Petra Attendance Tops 63,000
The final numbers are in for the Petra: Lost City of Stone exhibition at Calvin College, which concluded August 15.
Over the 19-week, 115-day run of the exhibition a total of 63,808 tickets were sold for the show. That includes tickets purchased just for the exhibition as well as exhibition tickets purchased as part of special events such as the Taste of the Mediterranean and Mezze and Music events, the Family Festival and the Petra Grande Finale.
The final number just tops the 62,203 people who saw Petra during its 20-week run at the Cincinnati Art Museum from September 14, 2004 to January 30, 2005.
Petra Steering Committee members say they are thrilled by the final number, but even more thrilled by the response of people who saw the exhibition.
"By just the final attendance number we can consider Petra a marvelous success," says June Hamersma, co-chair of the Petra Steering Committee. "But more important than simply the final number is the way the people who attended felt about the exhibition. Our visitor surveys showed that people were overwhelmingly positive about the experience. We said all along that Petra was Calvin's gift to the community. To have that gift received and appreciated is very gratifying to all of us at Calvin who worked so hard on the project."
Calvin's Joel Zwart, the on-site curator for Petra, says that Cincinnati's attendance figure was a solid benchmark for Calvin when the exhibition began.
"I'm pleased that we were able to match Cincinnati," says Zwart, director of exhibitions for Calvin. "They are an established museum with a built-in visitor base. We're a college who took a chance on hosting an exhibition. We also are in a smaller market than Cincinnati and they had the advantage of being open on Sundays, which is a big museum day. I'm proud that we were able to draw the numbers we did and really pleased at the way Petra was received. This exhibition was a big success."

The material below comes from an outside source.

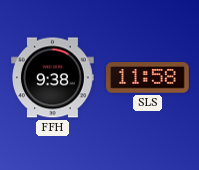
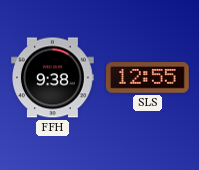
SLS: 11:58 -> 12:55
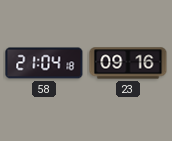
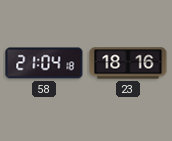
23: 09:16 -> 18:16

Petra was pushed over the top by its final week in Grand Rapids which was a busy one. In the last seven days of the exhibition a total of 7,953 tickets were purchased for Petra: Lost City of Stone. That included a single-day record 2,224 people who were on Calvin's campus on August 13 for the Petra Grande Finale!

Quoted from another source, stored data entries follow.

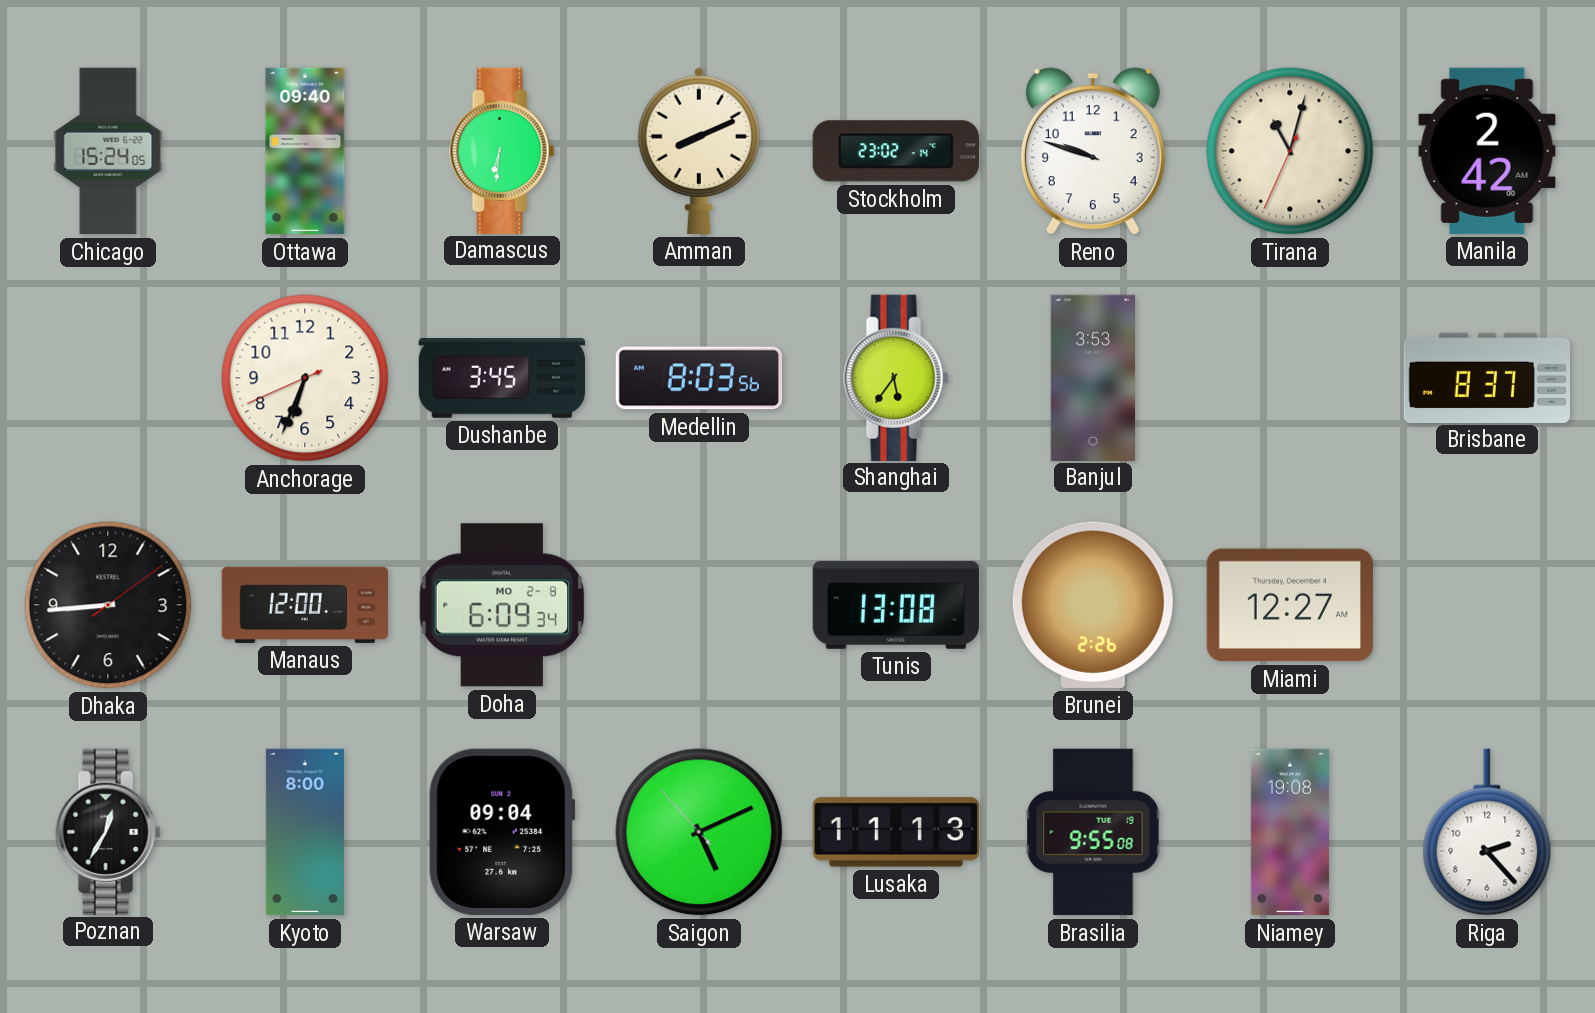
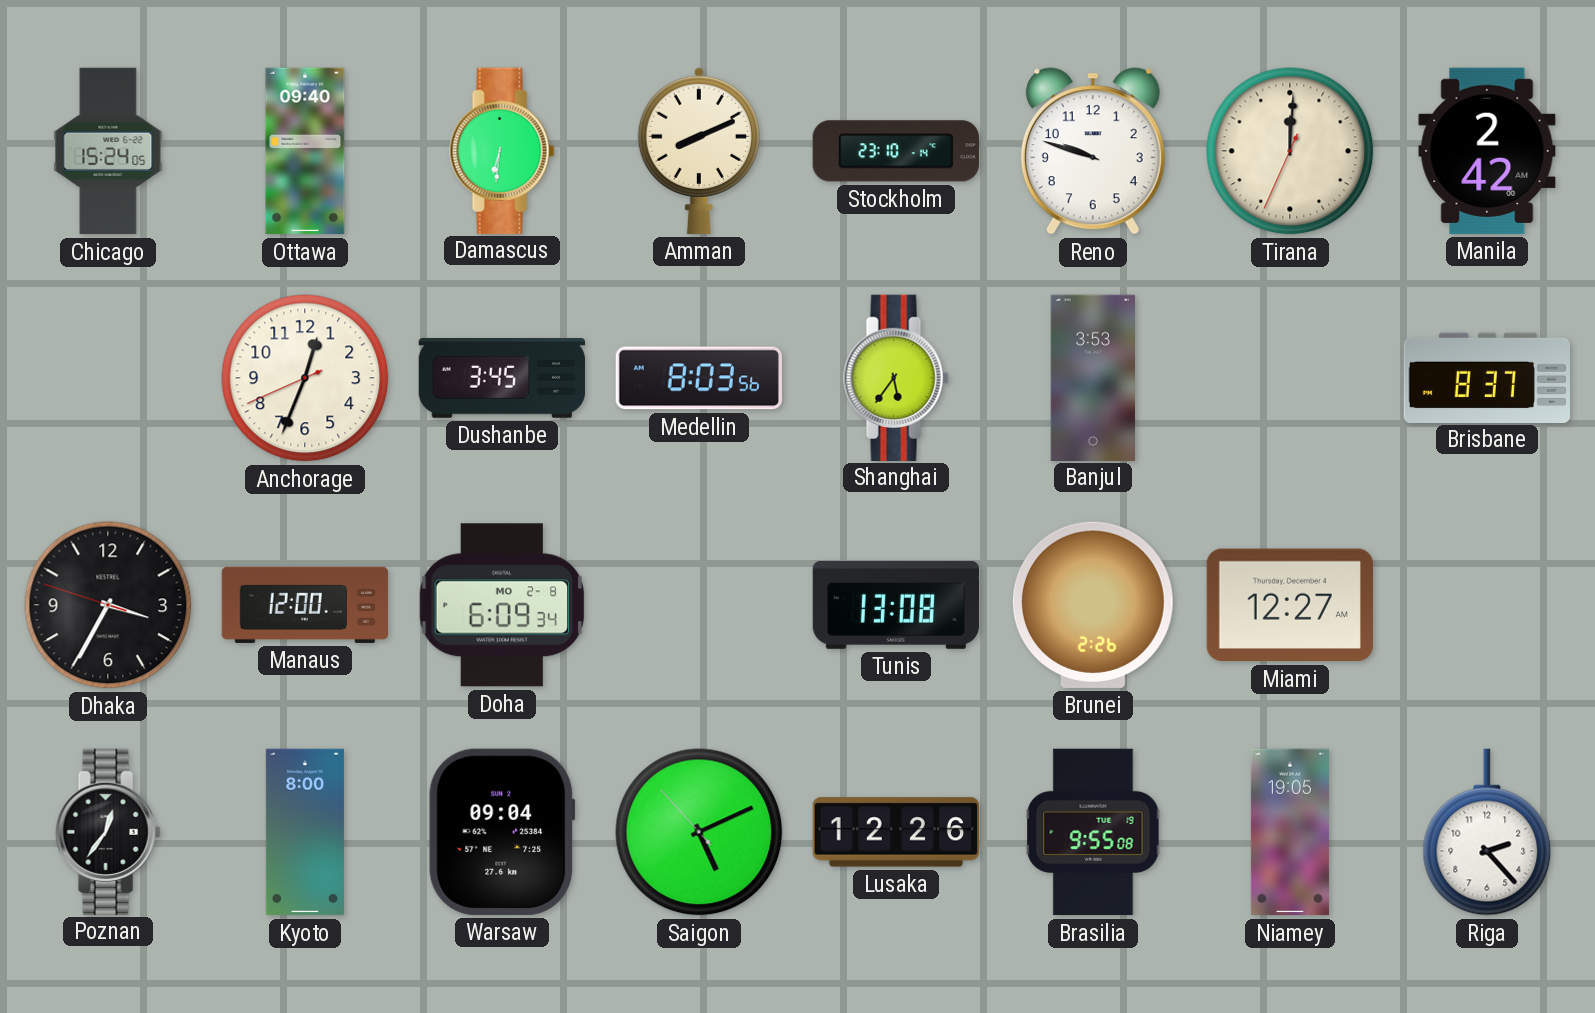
Stockholm: 23:02 -> 23:10
Tirana: 11:02 -> 12:00
Anchorage: 6:33 -> 12:33
Dhaka: 8:44 -> 3:34
Poznan: 12:35 -> 12:36
Lusaka: 11:13 -> 12:26
Niamey: 19:08 -> 19:05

Among the 60,000-plus people who bought tickets to Petra over the four months of the exhibition were some 12,000 folks whose entry was pre-paid. Students and teachers from about 160 schools throughout Michigan took advantage of the chance to take their students to Petra for free.
The offer began in mid-April when two donors who had seen and been wowed by the exhibition pledged money to allow school children to see Petra for free. As soon as the offer was announced the phones at the Prince Conference Center started ringing.

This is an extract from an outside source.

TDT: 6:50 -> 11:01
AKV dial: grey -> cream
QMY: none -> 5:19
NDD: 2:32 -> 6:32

Two months later a total of 5,500 public school students, 3,400 private school students and 1,400 homeschool students had seen Petra for free - a total of 10,300 students. Those students were accompanied by almost 1,700 adults for a total of 12,000 visitors!
"Both the donors were amazed by the Petra exhibition when they say (saw) it," says Henry DeVries, a vice president at Calvin and a member of the Petra Steering Committee. "Their goal was to get as many students as possible through the exhibition by the end of the school year. They felt very strongly that this was an opportunity that should be denied to no student because of cost. So, for us to report to them that over 10,000 students saw Petra because of their generosity was a very pleasant task. They are thrilled that things worked out the way they did."
Petra: Lost City of Stone at Calvin featured over 200 exceptional objects, including stone sculptures and reliefs, ceramics, metalwork, architectural elements, terracotta or ancient water pipes, artworks in various media and other fascinating artifacts. All are on loan from collections in Jordan and throughout Europe and the United States. Many were on display in the United States for the first time.
Petra, 10 years in the planning, is now being packed up and readied for a trip to Canada. It will be on display at the Glenbow Museum in Calgary from October 29, 2005 to February 20, 2006 and then will travel to Ottawa, Ontario, to the Canadian Museum of Civilization for an April 10 to September 3, 2006 run.
After that its elements will be returned to their permanent homes in the U.S. and Jordan.
Organized by the American Museum of Natural History and the Cincinnati Art Museum, and presented under the patronage of Her Majesty Queen Rania Al-Abdullah of Jordan, Petra is the first major cultural collaboration between Jordan and the United States. Air transportation generously provided by Royal Jordanian.
In Grand Rapids the exhibition was presented by Huntington Bank.